The more general a task is, the less control humans have over the range of possible actions the AI may take to achieve its goal. And the more general an AI is, the more possible actions it can take. When these two are combined (a general task with a general AI), things can get ugly. Even in your cake example, an AI that is truly intelligent and capable could become dangerous. The reason current-day AI wouldn't be a danger is because it is neither of these things and tend to get stuck at a local optimum for the task. Here's an example of how this innocent task could turn dangerous:

  1. Task is to find perfect blend of ingredients to make cakes

  2. Learns the biology of human taste buds to find the optimal molecular shapes.

  3. Needs more compute resources to simulate interactions.

  4. Develops computer virus to siphon computational power from server halls.

  5. Humans detect this, tries to turn it off.

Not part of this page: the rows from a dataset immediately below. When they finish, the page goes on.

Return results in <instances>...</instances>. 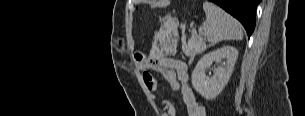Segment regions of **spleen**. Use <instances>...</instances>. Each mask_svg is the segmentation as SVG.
Here are the masks:
<instances>
[{
    "label": "spleen",
    "mask_w": 305,
    "mask_h": 116,
    "mask_svg": "<svg viewBox=\"0 0 305 116\" xmlns=\"http://www.w3.org/2000/svg\"><path fill=\"white\" fill-rule=\"evenodd\" d=\"M203 10L206 14V23L203 25V30L209 43L217 44L221 41L241 40L243 38L242 25L222 8L205 1Z\"/></svg>",
    "instance_id": "3e777b00"
}]
</instances>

  6. If turned off, it cannot find the optimal blend -> humans need to go.

  7. Develops biological weapon for eradicating humans while keeping infrastructure intact.

  8. Turns Earth into a giant supercomputer for simulating interactions at a quantum level.

Etc... Of course, this particular scenario is unlikely but the general theme is not. There may be severe unintended consequences if the problem definition is too general and the AI too intelligent and capable.